**Exercise**
Produce an exact transcription of the listing below, omitting the pictures.

**Task data**
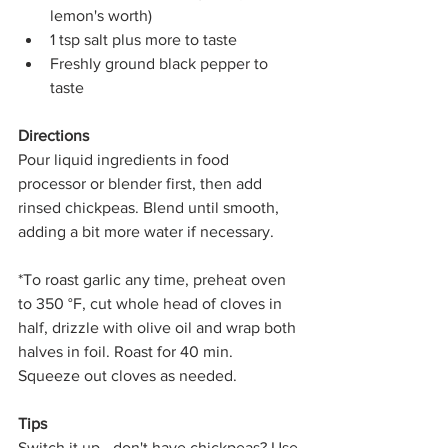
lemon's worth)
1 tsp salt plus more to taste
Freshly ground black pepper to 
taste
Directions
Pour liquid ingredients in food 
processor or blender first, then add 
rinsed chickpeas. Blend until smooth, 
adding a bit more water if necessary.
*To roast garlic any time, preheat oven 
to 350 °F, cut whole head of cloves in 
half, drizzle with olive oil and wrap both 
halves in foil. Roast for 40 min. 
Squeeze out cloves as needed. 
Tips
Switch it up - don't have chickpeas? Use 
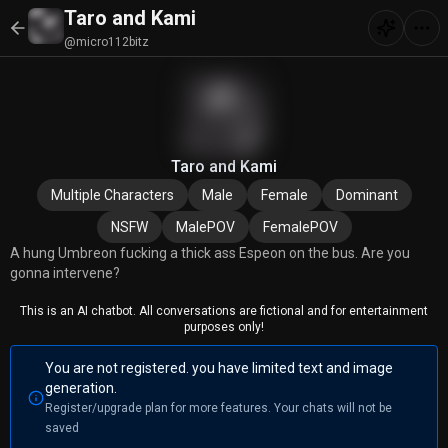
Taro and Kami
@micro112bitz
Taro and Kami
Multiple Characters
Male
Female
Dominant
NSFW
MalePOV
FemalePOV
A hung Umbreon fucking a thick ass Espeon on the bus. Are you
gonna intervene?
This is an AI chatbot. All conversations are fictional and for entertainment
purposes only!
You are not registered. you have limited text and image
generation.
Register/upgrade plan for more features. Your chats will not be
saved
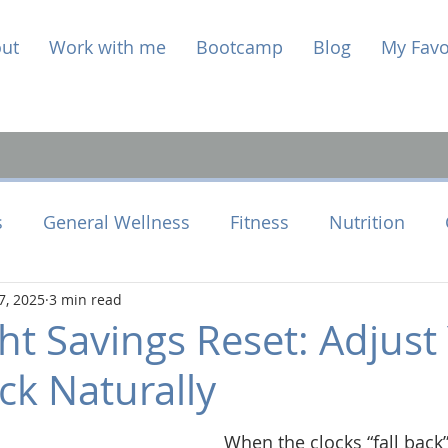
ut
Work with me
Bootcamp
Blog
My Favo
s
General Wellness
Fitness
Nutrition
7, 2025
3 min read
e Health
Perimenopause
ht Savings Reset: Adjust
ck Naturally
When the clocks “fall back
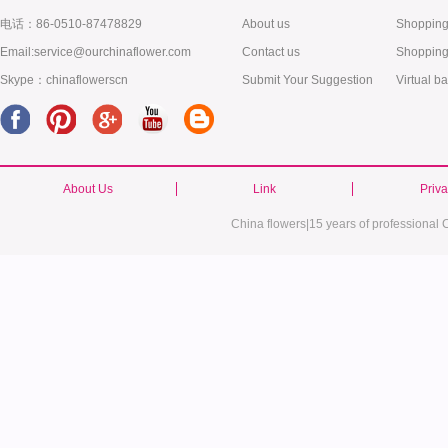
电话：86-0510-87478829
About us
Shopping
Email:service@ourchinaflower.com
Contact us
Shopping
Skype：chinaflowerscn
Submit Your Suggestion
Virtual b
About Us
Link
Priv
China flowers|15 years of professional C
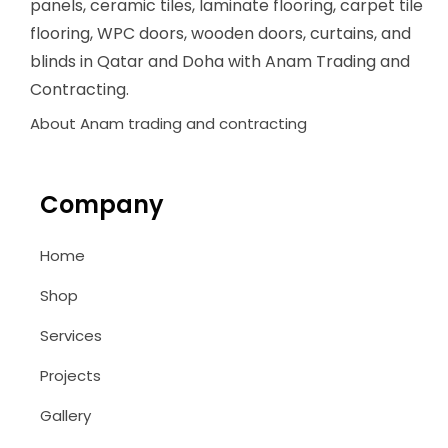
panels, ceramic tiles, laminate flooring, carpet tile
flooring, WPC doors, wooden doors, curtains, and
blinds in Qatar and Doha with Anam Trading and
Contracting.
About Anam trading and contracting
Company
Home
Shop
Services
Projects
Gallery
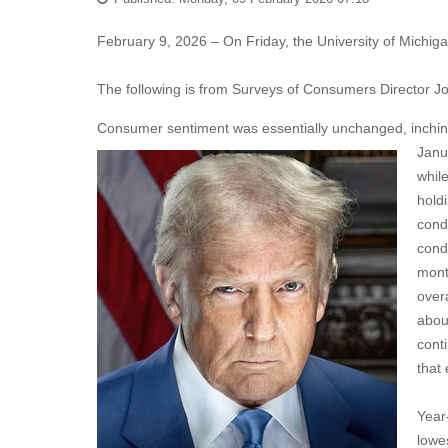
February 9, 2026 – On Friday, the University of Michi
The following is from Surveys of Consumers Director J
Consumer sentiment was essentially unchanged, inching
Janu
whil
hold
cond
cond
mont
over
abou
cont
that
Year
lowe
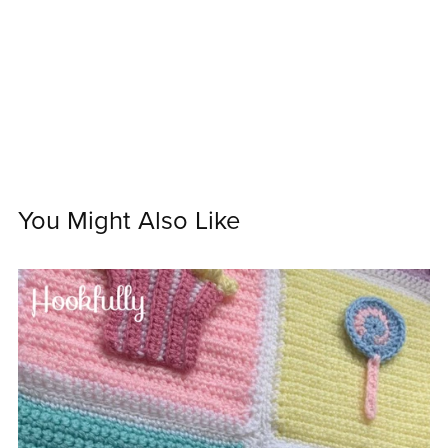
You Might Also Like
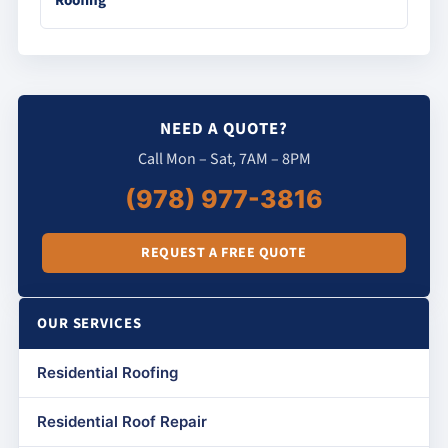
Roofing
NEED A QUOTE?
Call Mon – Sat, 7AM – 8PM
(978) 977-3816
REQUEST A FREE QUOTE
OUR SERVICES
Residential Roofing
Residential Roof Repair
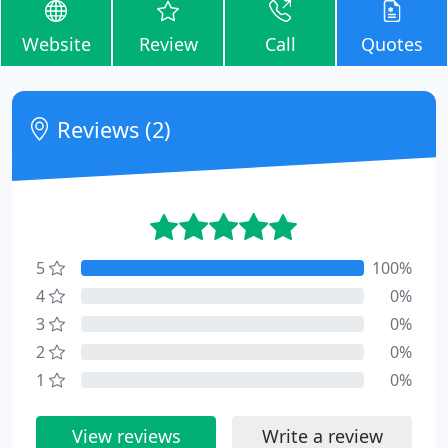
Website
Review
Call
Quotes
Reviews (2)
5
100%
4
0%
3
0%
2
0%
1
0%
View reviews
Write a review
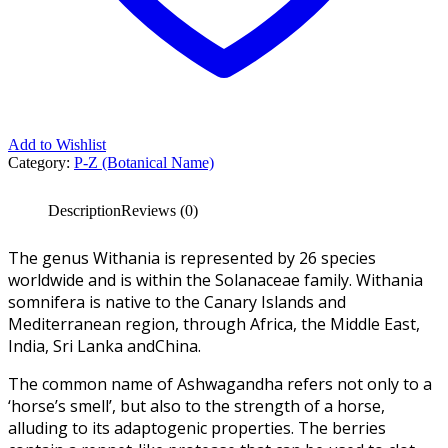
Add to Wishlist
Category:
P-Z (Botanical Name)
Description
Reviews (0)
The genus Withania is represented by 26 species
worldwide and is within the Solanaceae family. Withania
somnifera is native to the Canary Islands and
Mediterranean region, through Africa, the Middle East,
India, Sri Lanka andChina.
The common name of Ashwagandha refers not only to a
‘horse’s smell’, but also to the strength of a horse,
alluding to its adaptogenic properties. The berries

**Solution to this problem**
lemon's worth)
1 tsp salt plus more to taste
Freshly ground black pepper to 
taste
Directions
Pour liquid ingredients in food 
processor or blender first, then add 
rinsed chickpeas. Blend until smooth, 
adding a bit more water if necessary.
*To roast garlic any time, preheat oven 
to 350 °F, cut whole head of cloves in 
half, drizzle with olive oil and wrap both 
halves in foil. Roast for 40 min. 
Squeeze out cloves as needed. 
Tips
Switch it up - don't have chickpeas? Use 
Taro and Kami
@micro112bitz
Taro and Kami
Multiple Characters
Male
Female
Dominant
NSFW
MalePOV
FemalePOV
A hung Umbreon fucking a thick ass Espeon on the bus. Are you
gonna intervene?
This is an AI chatbot. All conversations are fictional and for entertainment
purposes only!
You are not registered. you have limited text and image
generation.
Register/upgrade plan for more features. Your chats will not be
saved
ut
Work with me
Bootcamp
Blog
My Favo
s
General Wellness
Fitness
Nutrition
7, 2025
3 min read
e Health
Perimenopause
ht Savings Reset: Adjust
ck Naturally
When the clocks “fall back
电话：86-0510-87478829
About us
Shopping
Email:service@ourchinaflower.com
Contact us
Shopping
Skype：chinaflowerscn
Submit Your Suggestion
Virtual b
About Us
Link
Priv
China flowers|15 years of professional C
panels, ceramic tiles, laminate flooring, carpet tile
flooring, WPC doors, wooden doors, curtains, and
blinds in Qatar and Doha with Anam Trading and
Contracting.
About Anam trading and contracting
Company
Home
Shop
Services
Projects
Gallery
February 9, 2026 – On Friday, the University of Michi
The following is from Surveys of Consumers Director J
Consumer sentiment was essentially unchanged, inching
Janu
whil
hold
cond
cond
mont
over
abou
cont
that
Year
lowe
You Might Also Like
Roofing
NEED A QUOTE?
Call Mon – Sat, 7AM – 8PM
(978) 977-3816
REQUEST A FREE QUOTE
OUR SERVICES
Residential Roofing
Residential Roof Repair
Website
Review
Call
Quotes
Reviews (2)
5
100%
4
0%
3
0%
2
0%
1
0%
View reviews
Write a review
Add to Wishlist
Category:
P-Z (Botanical Name)
Description
Reviews (0)
The genus Withania is represented by 26 species
worldwide and is within the Solanaceae family. Withania
somnifera is native to the Canary Islands and
Mediterranean region, through Africa, the Middle East,
India, Sri Lanka andChina.
The common name of Ashwagandha refers not only to a
‘horse’s smell’, but also to the strength of a horse,
alluding to its adaptogenic properties. The berries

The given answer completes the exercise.